Evaluation — confusion matrix

# Collect predictions on val set
y_true, y_pred = [], []
model.eval()
with torch.no_grad():
    for x,y in val_loader:
        x = x.to(device)
        logits = model(x)
        y_pred.extend(logits.argmax(1).cpu().tolist())
        y_true.extend(y.cpu().tolist())


cm = confusion_matrix(y_true, y_pred, labels=list(range(num_classes)))
print("Confusion matrix:\\n", cm)


# Minimal heatmap (no seaborn)
plt.figure(figsize=(4.5,4))
plt.imshow(cm, cmap="Blues")
plt.colorbar()
ticks = np.arange(num_classes)
plt.xticks(ticks, class_names, rotation=45, ha="right", fontsize=8)
plt.yticks(ticks, class_names, fontsize=8)
plt.xlabel("Pred"); plt.ylabel("True"); plt.title("Confusion Matrix")
for i in range(num_classes):
    for j in range(num_classes):
        plt.text(j, i, str(cm[i, j]), va="center", ha="center", fontsize=9)
plt.tight_layout()
plt.savefig(PLOTS/"confusion_matrix.png"); plt.show()
Training and validation curves (loss & accuracy)
Training curves exported from /workspace/outputs/plots/.
Confusion matrix on the validation set
Confusion matrix on the validation set.

Resume & inference

# Resume best
ckpt = torch.load(RUNS/"best.pt", map_location=device)
model.load_state_dict(ckpt["model"])
class_names = ckpt["classes"]


# Single image inference
from PIL import Image
infer_tf = transforms.Compose([transforms.Resize(256), transforms.CenterCrop(224), transforms.ToTensor()])
p = next(iter((DATA/class_names[0]).glob("*.jpg")))  # take one
im = Image.open(p).convert("RGB")
x = infer_tf(im).unsqueeze(0).to(device)
with torch.no_grad():
    prob = torch.softmax(model(x), dim=1).squeeze(0).cpu().tolist()
pred = class_names[int(np.argmax(prob))]
print("Pred:", pred, "Probs:", dict(zip(class_names, [round(v,3) for v in prob])))

FAQ

GPU runs out of memory

Lower BATCH (e.g., 16 → 8 → 4).

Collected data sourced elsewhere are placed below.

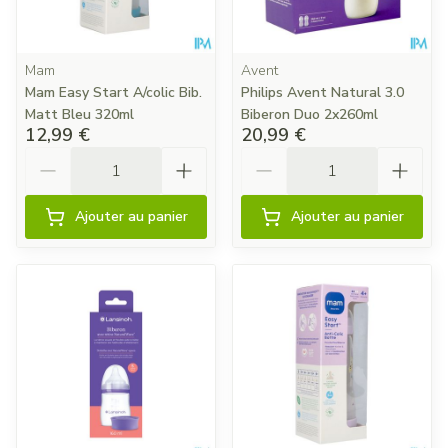
Mam
Avent
Mam Easy Start A/colic Bib.
Philips Avent Natural 3.0
Matt Bleu 320ml
Biberon Duo 2x260ml
12,99 €
20,99 €
Quantité
Quantité
Ajouter au panier
Ajouter au panier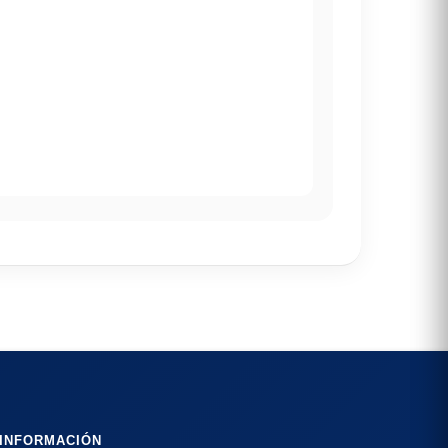
INFORMACIÓN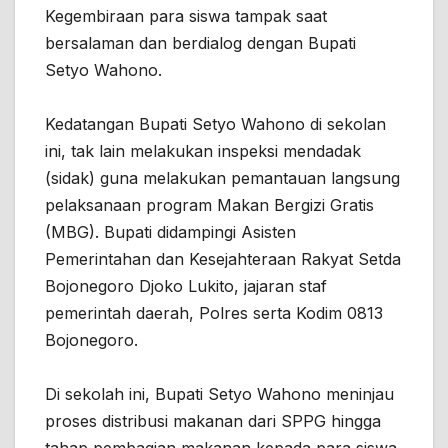
Kegembiraan para siswa tampak saat
bersalaman dan berdialog dengan Bupati
Setyo Wahono.
Kedatangan Bupati Setyo Wahono di sekolan
ini, tak lain melakukan inspeksi mendadak
(sidak) guna melakukan pemantauan langsung
pelaksanaan program Makan Bergizi Gratis
(MBG). Bupati didampingi Asisten
Pemerintahan dan Kesejahteraan Rakyat Setda
Bojonegoro Djoko Lukito, jajaran staf
pemerintah daerah, Polres serta Kodim 0813
Bojonegoro.
Di sekolah ini, Bupati Setyo Wahono meninjau
proses distribusi makanan dari SPPG hingga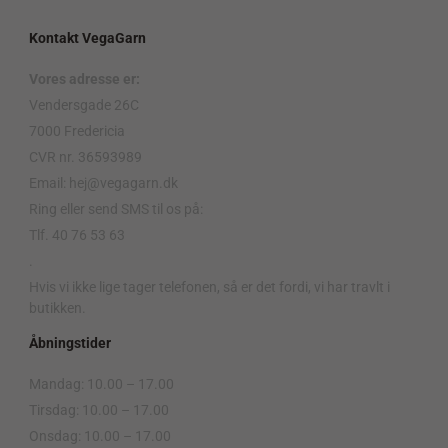
Kontakt VegaGarn
Vores adresse er:
Vendersgade 26C
7000 Fredericia
CVR nr. 36593989
Email: hej@vegagarn.dk
Ring eller send SMS til os på:
Tlf. 40 76 53 63
.
Hvis vi ikke lige tager telefonen, så er det fordi, vi har travlt i
butikken.
Åbningstider
Mandag: 10.00 – 17.00
Tirsdag: 10.00 – 17.00
Onsdag: 10.00 – 17.00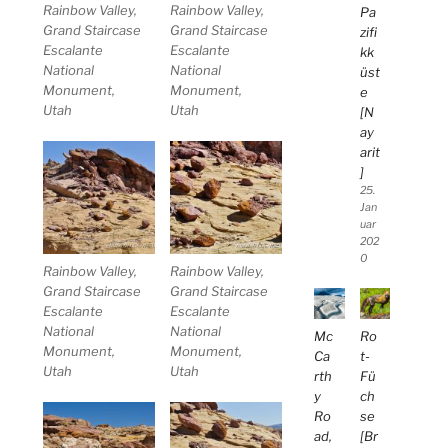
Rainbow Valley,
Rainbow Valley,
Pa
Grand Staircase
Grand Staircase
zifi
Escalante
Escalante
kk
National
National
üst
Monument,
Monument,
e
Utah
Utah
[N
ay
arit
]
25.
Jan
uar
202
0
Rainbow Valley,
Rainbow Valley,
Grand Staircase
Grand Staircase
Escalante
Escalante
National
National
Mc
Ro
Monument,
Monument,
Ca
t-
Utah
Utah
rth
Fü
y
ch
Ro
se
ad,
[Br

You can also resize smaller (e.g., 224 → 160) or switch to CPU temporarily.

Training is too slow

Increase num_workers in DataLoader (try 4 or 8). Ensure your dataset lives on the local disk (inside the container).

Can I use a pretrained model?

Yes. If internet access allows weight download, swap the model with torchvision.models.resnet18(weights='DEFAULT') and replace the head to match num_classes.

Make it run → Make it right → Make it fast.